Unity Catalog from Databricks provides the foundation for context across and within the lakehouse. Unity Catalog is a unified governance solution for all data and AI assets including files, tables, and machine learning models in your lakehouse on any cloud. With a single interface based on ANSI SQL to manage access permissions, Unity Catalog helps data teams simplify data and AI governance. Data teams can define access policies once and enforce said policies across all workloads and workspaces. Unity Catalog also provides centralized fine-grained auditing by capturing an audit log of actions performed against the data and helps to meet compliance and audit requirements.

Databricks: Data Explorer

With automated and real-time data lineage across tables, columns, notebooks, workflows, and dashboards, business users can perform data quality checks, complete an impact analysis of data changes, and debug any errors in their data pipelines.

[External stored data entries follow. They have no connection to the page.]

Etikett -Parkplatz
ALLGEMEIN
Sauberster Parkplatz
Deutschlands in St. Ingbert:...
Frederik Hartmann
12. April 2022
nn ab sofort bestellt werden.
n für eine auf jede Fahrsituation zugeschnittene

Our integration with Databricks Unity Catalog provides users with a common business vocabulary and access to their Unity Catalog metastore — catalog, schema, table, column resources — as part of the unified semantic layer.

Citizen data users get full visibility into the Databricks metastore to visualize and explore the relationships across the entire data landscape with metadata linked to systems outside of Databricks to help them understand important aspects like ownership, quality and lineage.

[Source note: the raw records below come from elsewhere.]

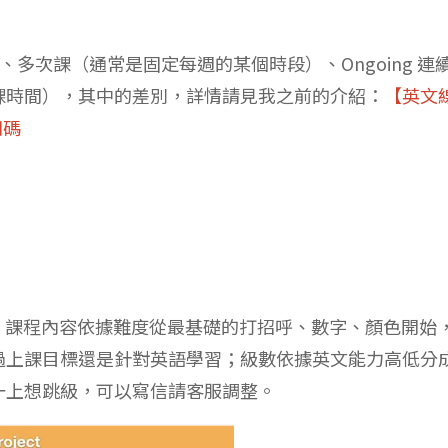
結）、多次課（通常是固定每週的某個時段）、Ongoing 連
課時間），其中的差別，詳情請見我之前的介紹：
【英文
扣碼
習教材， 課程內容依據難度從最基礎的打招呼、數字、顏色開始
過上課目標還是針對英語學習；級數依據英文能力高低分
一上想跳級，可以寫信請客服調整。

Query all tables across all sources that contains “name” in the column

Explore the lineage across mappings and source connections

Data engineers can use the metadata harvested from the Unity catalog as the basis to accelerate the identification and development of the semantic data models to build and support the needs of the organization.
Data scientists can query the semantic layer to identify new sources of relevant data to ingest within Delta Lake to improve feature engineering for machine learning model development, for example querying for where to find geo-location data across the enterprise data landscape.

Conclusion

Modern enterprises need to develop a Data Governance Framework. For effective governance, this is generally underpinned by a catalog megastore. Unity Catalog provides that megastore across the lakehouse enabling business users to:

Access to full metadata across the workspaces and allowing them to visualize the relationships across the data landscape
Accelerate the creation of Knowledge Layer with this metadata available for modeling in Stardog platform and creation of the semantic layer

Stardog is the first partner in the Partner Connect ecosystem that fully supports Unity Catalog.